Your vet is right. If the dog's testicles haven't descended by 8 weeks of age, it is unlikely that they ever will. This condition, known as cryptorchidism (unilateral if one testicle remains up, bilateral if both of them do) and is a serious threat to your dog's health in the future. Undescended testicles are at a great risk for developing cancer and should be removed before this threat can ever present itself. Vets don't bring the testicles down but rather they castrate the dog. Doing otherwise is considered an unethical veterinary practice and is frowned upon.

The tendency for undescended testicles is passed on to a dog's offspring and therefore, neutering is the only answer. We don't really know the genetics behind this condition with any degree of certainty. Some believe it is a simple autosomal recessive, others say not. There has been no clear-cut determination of the genetics yet. What is known for sure is that it runs in families. Therefore, these dogs should never be bred - no questions asked. Even if the dog is the International Supreme herding champion. Knowingly breeding this dog would be irresponsible. Dogs that have this condition or produce pups with this condition should be removed from the breeding population. There's just too many healthy and sound excellent dogs that can be bred without having to breed "defective" dogs.

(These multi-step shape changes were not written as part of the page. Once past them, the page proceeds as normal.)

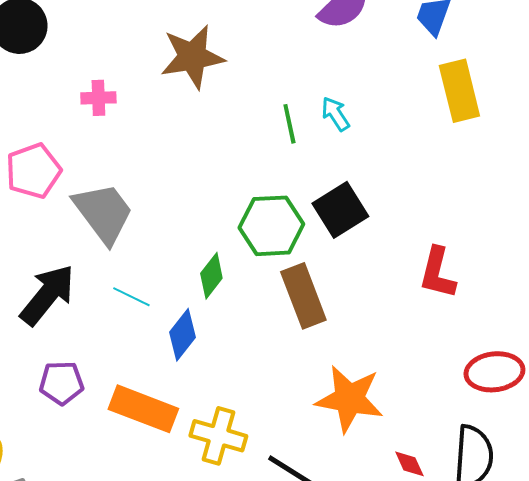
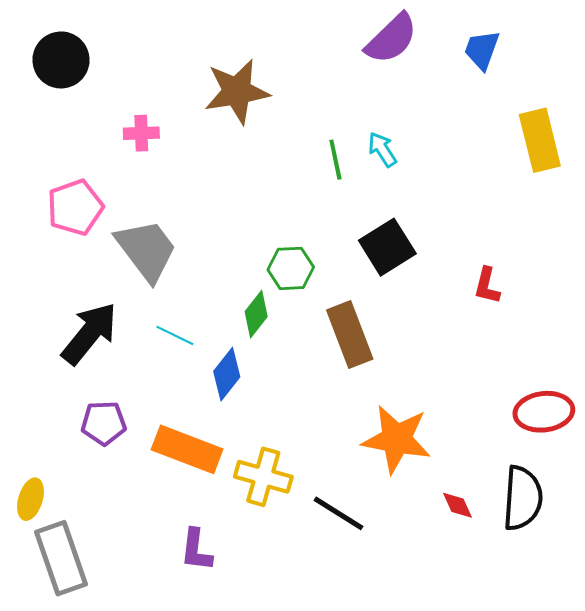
yellow rectangle: (459, 91) -> (540, 140), moved
green hexagon: (271, 226) -> (291, 268), moved, size x0.7
red L-shape: (437, 273) -> (487, 286), moved, size x0.7

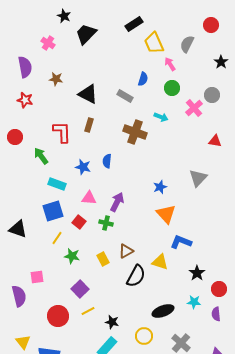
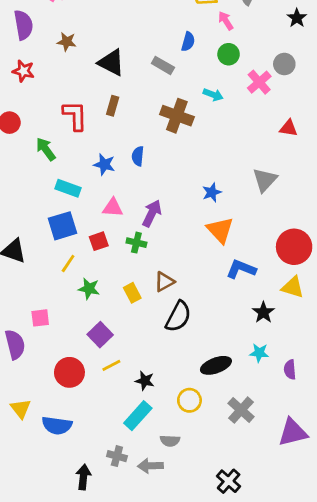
red square: (79, 222) -> (99, 241), turned 32
yellow triangle: (160, 262) -> (293, 287), moved
red circle: (219, 289) -> (294, 247), moved, size x1.6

There are many things that can cause a testicle to remain in the abdominal cavity (which is why the genetics is hard to pin down) - the testicle could be too big, the inguinal opening might be too small, there might be a fold in the peritoneum, etc. Many/most/all of these conditions are probably genetically determined. Cancer is not inevitable but the risk is dramatically increased (just as smoking does not inevitably lead to lung cancer in all individuals).

You can show your dog off in competition (except for AKC conformation). All you need to do is obtain an ILP (indefinite listing privilege) for the dog (he must be neutered for this anyway) and compete under that registration. Many other competitions (Frisbee, herding, flyball, agility) do not require an intact or even registered dog. Do yourself and your dog a favor and get him neutered as soon as it is feasible. You'll both sleep better at night.